I am testing the R package changepoint
, and the results are strange.
Here is my code:
x = 1:100 x = x + rnorm(100, 0, 10) cpt1 <- cpt.mean(x, test.stat="Normal", method="PELT") x = 1:100/10 x = x + rnorm(100, 0, 1) cpt2 <- cpt.mean(x, test.stat="Normal", method="PELT") par(mfcol=c(2,1)) plot(cpt1) plot(cpt2)
I don't think this makes any sense, because first graph has smaller increasing means. I think there should be fewer change points for the means.
Best Answer
As JeromeLaurent said, I think the problem lies in the range of the data. Specifically, the errors in your first plot are an order of magnitude larger than the second plot. Therefore, the changepoint analysis can more easily mistake the larger random fluctuations/noise as a real change unless you specify the penalty appropriately. The default penalty for cpt.mean is "SIC". (I am uncertain why this penalty is not good in this case.)

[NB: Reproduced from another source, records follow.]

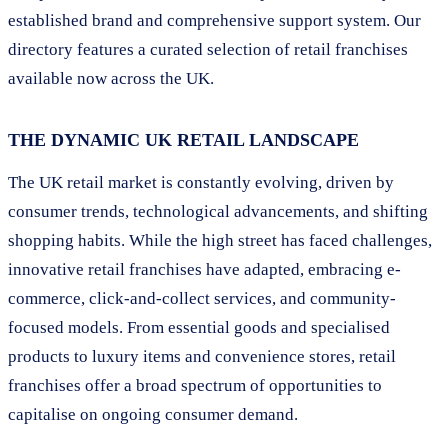
established brand and comprehensive support system. Our
directory features a curated selection of retail franchises
available now across the UK.
THE DYNAMIC UK RETAIL LANDSCAPE
The UK retail market is constantly evolving, driven by
consumer trends, technological advancements, and shifting
shopping habits. While the high street has faced challenges,
innovative retail franchises have adapted, embracing e-
commerce, click-and-collect services, and community-
focused models. From essential goods and specialised
products to luxury items and convenience stores, retail
franchises offer a broad spectrum of opportunities to
capitalise on ongoing consumer demand.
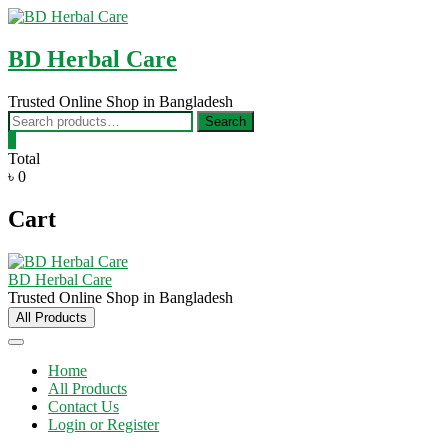
Skip
to
content
BD Herbal Care
Trusted Online Shop in Bangladesh
Search
Search
for:
0
Total
৳ 0
Cart
BD Herbal Care
Trusted Online Shop in Bangladesh
All Products
Home
All Products
Contact Us
Login or Register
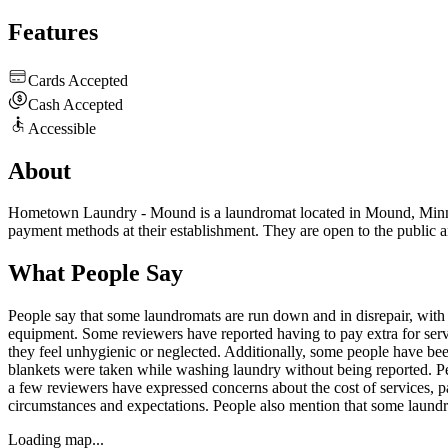
Features
Cards Accepted
Cash Accepted
Accessible
About
Hometown Laundry - Mound is a laundromat located in Mound, Minnesot
payment methods at their establishment. They are open to the public a
What People Say
People say that some laundromats are run down and in disrepair, with br
equipment. Some reviewers have reported having to pay extra for servic
they feel unhygienic or neglected. Additionally, some people have be
blankets were taken while washing laundry without being reported. Peo
a few reviewers have expressed concerns about the cost of services, par
circumstances and expectations. People also mention that some laun
Loading map...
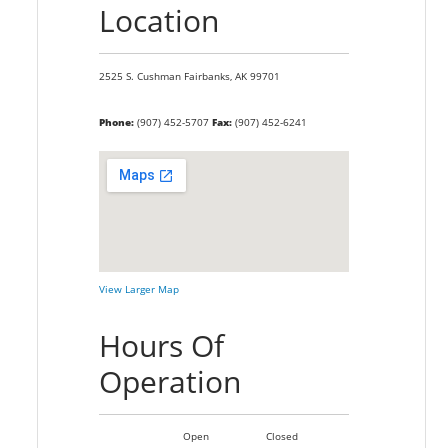
Location
2525 S. Cushman
Fairbanks,
AK
99701
Phone:
(907) 452-5707
Fax:
(907) 452-6241
View Larger Map
Hours Of
Operation
Open
Closed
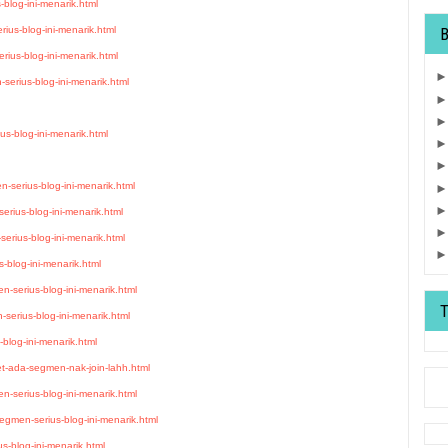
blog-ini-menarik.html
ius-blog-ini-menarik.html
rius-blog-ini-menarik.html
serius-blog-ini-menarik.html
s-blog-ini-menarik.html
serius-blog-ini-menarik.html
rius-blog-ini-menarik.html
erius-blog-ini-menarik.html
-blog-ini-menarik.html
-serius-blog-ini-menarik.html
erius-blog-ini-menarik.html
blog-ini-menarik.html
et-ada-segmen-nak-join-lahh.html
-serius-blog-ini-menarik.html
egmen-serius-blog-ini-menarik.html
s-blog-ini-menarik.html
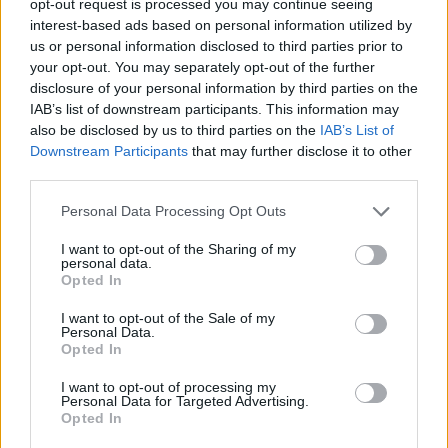
opt-out request is processed you may continue seeing
interest-based ads based on personal information utilized by
us or personal information disclosed to third parties prior to
your opt-out. You may separately opt-out of the further
disclosure of your personal information by third parties on the
IAB’s list of downstream participants. This information may
also be disclosed by us to third parties on the
IAB’s List of
Downstream Participants
that may further disclose it to other
third parties.
Personal Data Processing Opt Outs
I want to opt-out of the Sharing of my
personal data.
Opted In
I want to opt-out of the Sale of my
Personal Data.
Opted In
I want to opt-out of processing my
Personal Data for Targeted Advertising.
Opted In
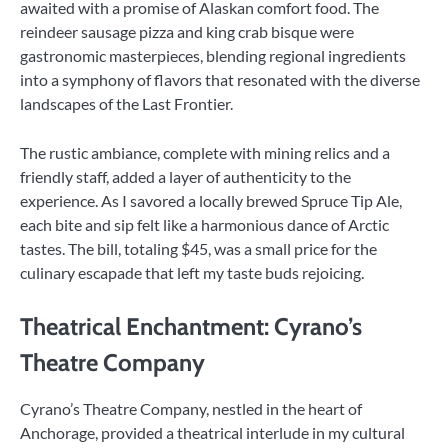
awaited with a promise of Alaskan comfort food. The
reindeer sausage pizza and king crab bisque were
gastronomic masterpieces, blending regional ingredients
into a symphony of flavors that resonated with the diverse
landscapes of the Last Frontier.
The rustic ambiance, complete with mining relics and a
friendly staff, added a layer of authenticity to the
experience. As I savored a locally brewed Spruce Tip Ale,
each bite and sip felt like a harmonious dance of Arctic
tastes. The bill, totaling $45, was a small price for the
culinary escapade that left my taste buds rejoicing.
Theatrical Enchantment: Cyrano’s
Theatre Company
Cyrano’s Theatre Company, nestled in the heart of
Anchorage, provided a theatrical interlude in my cultural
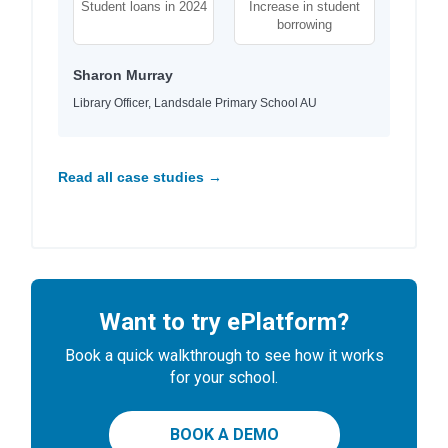
Student loans in 2024
Increase in student
borrowing
Sharon Murray
Library Officer, Landsdale Primary School AU
Read all case studies →
Want to try ePlatform?
Book a quick walkthrough to see how it works
for your school.
BOOK A DEMO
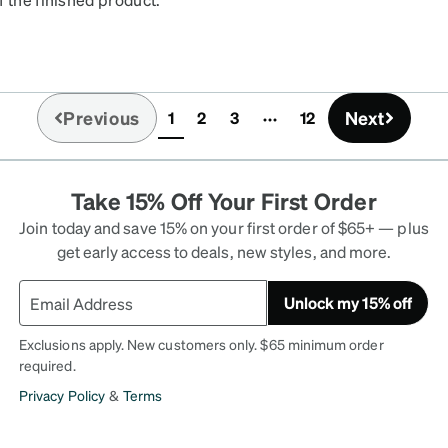
Previous
Next
1
2
3
12
(current)
Take 15% Off Your First Order
Join today and save 15% on your first order of $65+ — plus
get early access to deals, new styles, and more.
Unlock my 15% off
Exclusions apply. New customers only. $65 minimum order
required.
Privacy Policy
&
Terms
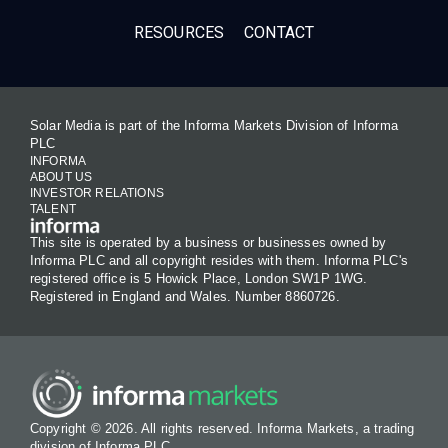
RESOURCES
CONTACT
Solar Media is part of the Informa Markets Division of Informa
PLC
INFORMA
ABOUT US
INVESTOR RELATIONS
TALENT
This site is operated by a business or businesses owned by
Informa PLC and all copyright resides with them. Informa PLC's
registered office is 5 Howick Place, London SW1P 1WG.
Registered in England and Wales. Number 8860726.
Copyright © 2026. All rights reserved. Informa Markets, a trading
division of Informa PLC.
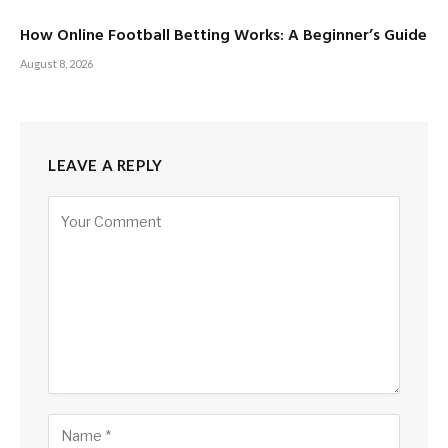
How Online Football Betting Works: A Beginner’s Guide
August 8, 2026
LEAVE A REPLY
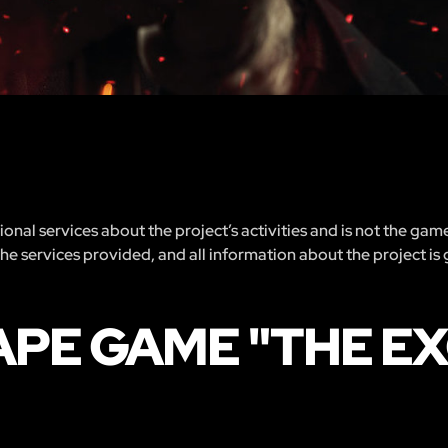
nal services about the project’s activities and is not the gam
 the services provided, and all information about the project is
APE GAME "THE E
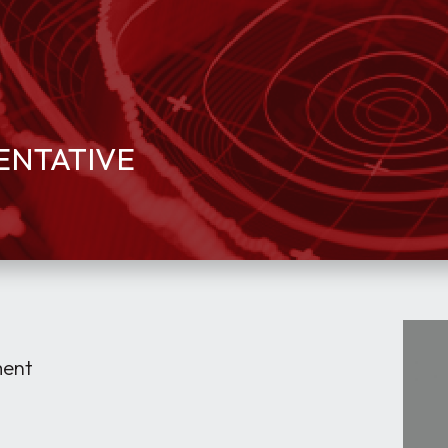
SENTATIVE
ment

In the changepoint article (http://www.jstatsoft.org/v58/i03/paper), Killick and Eckley state, "The choice of appropriate penalty is still an open question and typically depends on many factors including the size of the changes and the length of segments, both of which are unknown prior to analysis." They give useful papers such as Birge and Massart 2007 for current research on penalty choice.

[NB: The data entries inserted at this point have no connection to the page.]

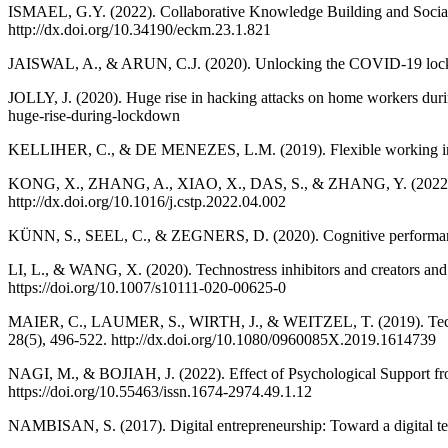
ISMAEL, G.Y. (2022). Collaborative Knowledge Building and Socia
http://dx.doi.org/10.34190/eckm.23.1.821
JAISWAL, A., & ARUN, C.J. (2020). Unlocking the COVID-19 lockdow
JOLLY, J. (2020). Huge rise in hacking attacks on home workers du
huge-rise-during-lockdown
KELLIHER, C., & DE MENEZES, L.M. (2019). Flexible working in or
KONG, X., ZHANG, A., XIAO, X., DAS, S., & ZHANG, Y. (2022). Wo
http://dx.doi.org/10.1016/j.cstp.2022.04.002
KÜNN, S., SEEL, C., & ZEGNERS, D. (2020). Cognitive performance i
LI, L., & WANG, X. (2020). Technostress inhibitors and creators and
https://doi.org/10.1007/s10111-020-00625-0
MAIER, C., LAUMER, S., WIRTH, J., & WEITZEL, T. (2019). Technostr
28(5), 496-522. http://dx.doi.org/10.1080/0960085X.2019.1614739
NAGI, M., & BOJIAH, J. (2022). Effect of Psychological Support f
https://doi.org/10.55463/issn.1674-2974.49.1.12
NAMBISAN, S. (2017). Digital entrepreneurship: Toward a digital tec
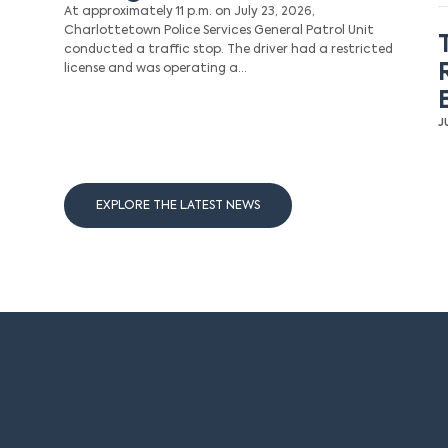
At approximately 11 p.m. on July 23, 2026,
Charlottetown Police Services General Patrol Unit
conducted a traffic stop. The driver had a restricted
license and was operating a…
J
EXPLORE THE LATEST NEWS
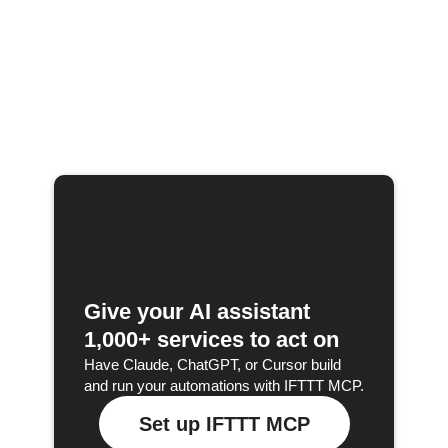
Give your AI assistant
1,000+ services to act on
Have Claude, ChatGPT, or Cursor build
and run your automations with IFTTT MCP.
Set up IFTTT MCP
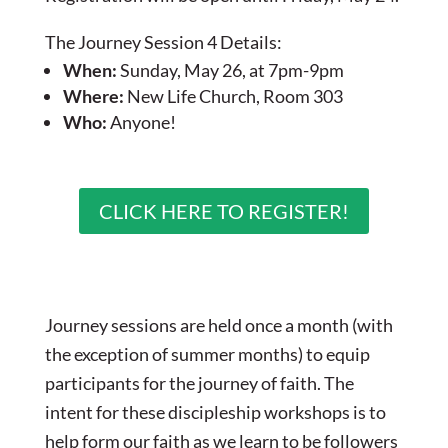
The Journey Session 4 Details:
When:
Sunday, May 26, at 7pm-9pm
Where:
New Life Church, Room 303
Who:
Anyone!
CLICK HERE TO REGISTER!
Journey sessions are held once a month (with
the exception of summer months) to equip
participants for the journey of faith. The
intent for these discipleship workshops is to
help form our faith as we learn to be followers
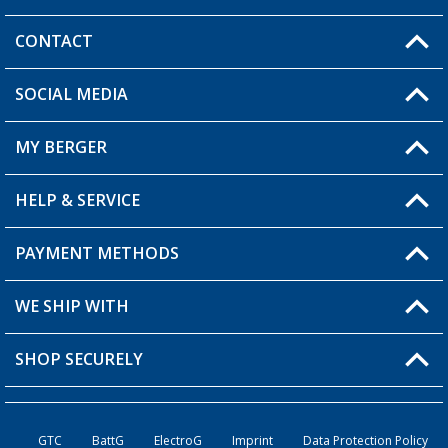
CONTACT
SOCIAL MEDIA
You have a question?
MY BERGER
HELP & SERVICE
My Account
My Wishlist
PAYMENT METHODS
FAQ & Contact
Become a retailer
Shipping information
WE SHIP WITH
Returns
SHOP SECURELY
Order status
Become a retailer
GTC
BattG
ElectroG
Imprint
Data Protection Policy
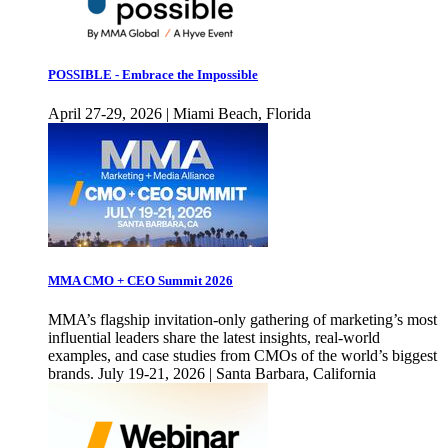
POSSIBLE - Embrace the Impossible
April 27-29, 2026 | Miami Beach, Florida
MMA CMO + CEO Summit 2026
MMA’s flagship invitation-only gathering of marketing’s most
influential leaders share the latest insights, real-world
examples, and case studies from CMOs of the world’s biggest
brands. July 19-21, 2026 | Santa Barbara, California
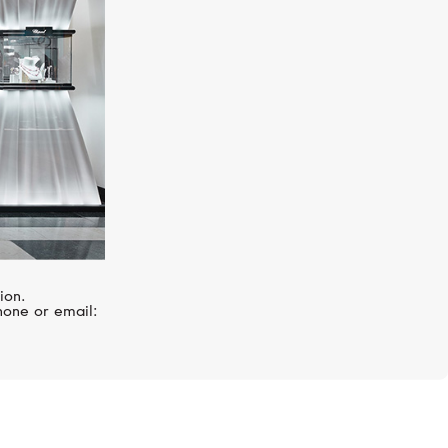
ion.
hone or email:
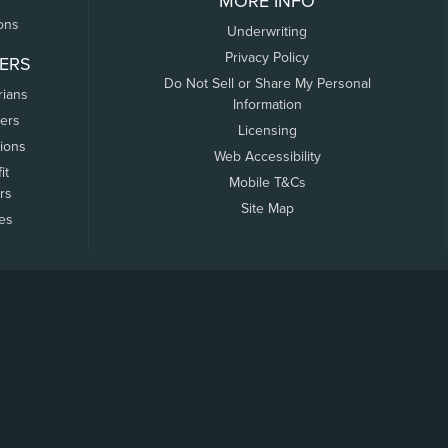
MORE INFO
ons
Underwriting
Privacy Policy
ERS
Do Not Sell or Share My Personal
rians
Information
ers
Licensing
tions
Web Accessibility
it
Mobile T&Cs
rs
Site Map
tes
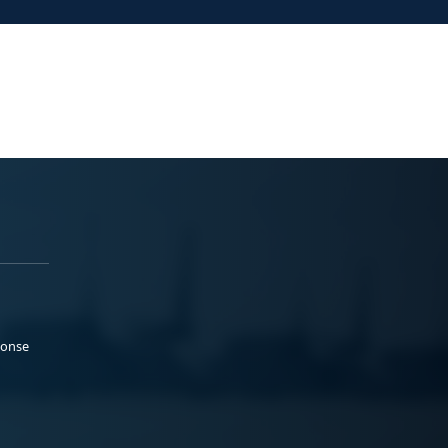
ponse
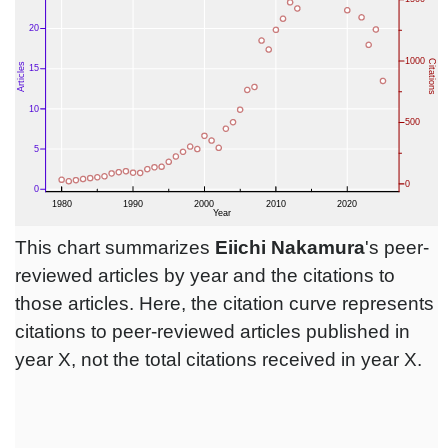
This chart summarizes
Eiichi Nakamura
's peer-
reviewed articles by year and the citations to
those articles. Here, the citation curve represents
citations to peer-reviewed articles published in
year X, not the total citations received in year X.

Although Killick and Eckley recommend plotting the data and choosing penalty based on what visually appears reasonable, I found other answers: Penalty value in changepoint analysis and Change point analysis to be helpful as they show that you can use elbow-plots to pick an appropriate penalty. According to those answers, you should choose the penalty at the elbow of the plot. This is because at low penalties, you are getting spurious change points that drop off as you increase the penalty.
Here is code and the elbow plots to show that you should specify a much higher penalty for the data with higher random noise. Then your changepoint analysis will not give such strange answers.

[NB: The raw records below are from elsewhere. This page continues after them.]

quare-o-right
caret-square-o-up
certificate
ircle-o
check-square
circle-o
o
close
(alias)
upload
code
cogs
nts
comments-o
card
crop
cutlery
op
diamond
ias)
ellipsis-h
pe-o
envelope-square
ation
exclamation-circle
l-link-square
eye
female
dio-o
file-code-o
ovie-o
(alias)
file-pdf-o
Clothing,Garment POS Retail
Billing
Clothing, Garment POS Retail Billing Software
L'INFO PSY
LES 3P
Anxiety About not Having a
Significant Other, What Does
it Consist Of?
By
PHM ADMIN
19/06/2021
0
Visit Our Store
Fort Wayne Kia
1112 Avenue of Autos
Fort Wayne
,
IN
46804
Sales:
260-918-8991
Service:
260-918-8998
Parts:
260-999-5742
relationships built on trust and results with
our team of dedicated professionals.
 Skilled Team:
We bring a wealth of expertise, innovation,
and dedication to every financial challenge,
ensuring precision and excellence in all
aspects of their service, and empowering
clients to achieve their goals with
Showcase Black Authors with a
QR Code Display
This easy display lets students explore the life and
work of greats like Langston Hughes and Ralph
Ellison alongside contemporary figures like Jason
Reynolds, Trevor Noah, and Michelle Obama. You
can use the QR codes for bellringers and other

x1 <- 1:100 x1 <- x1 + rnorm(100, 0, 10) cpt1 <- cpt.mean(x1, test.stat="Normal", method="PELT") x2 <- 1:100/10 x2 <- x2 + rnorm(100, 0, 1) cpt2 <- cpt.mean(x2, test.stat="Normal", method="PELT") cptfn <- function(data, pen) { ans <- cpt.mean(data, test.stat="Normal", method = "PELT", penalty = "Manual", pen.value = pen) length(cpts(ans)) +1 } elbowplot1 <- unlist(lapply(c(1:1000), function(p) cptfn(data = x1, pen = p))) elbowplot2 <- unlist(lapply(c(1:1000), function(p) cptfn(data = x2, pen = p))) par(mfrow=c(3,2)) plot(cpt1) title(main = "Default penalty for x1") plot(cpt2) title(main = "Default penalty for x2") plot(elbowplot1) title(main = "# changepoints for given penalty for x1") plot(elbowplot2) title(main = "# changepoints for given penalty for x2") cpt1penalty <- cpt.mean(x1, test.stat="Normal", method="PELT", penalty = "Manual", pen.value = 400) cpt2penalty <- cpt.mean(x2, test.stat="Normal", method="PELT", penalty = "Manual", pen.value = 10) plot(cpt1penalty) title(main = "Penalty = 400 for x1") plot(cpt2penalty) title(main = "Penalty = 10 for x2")
Just one more thought: it would seem like this type of data is better described by a line, rather than change points?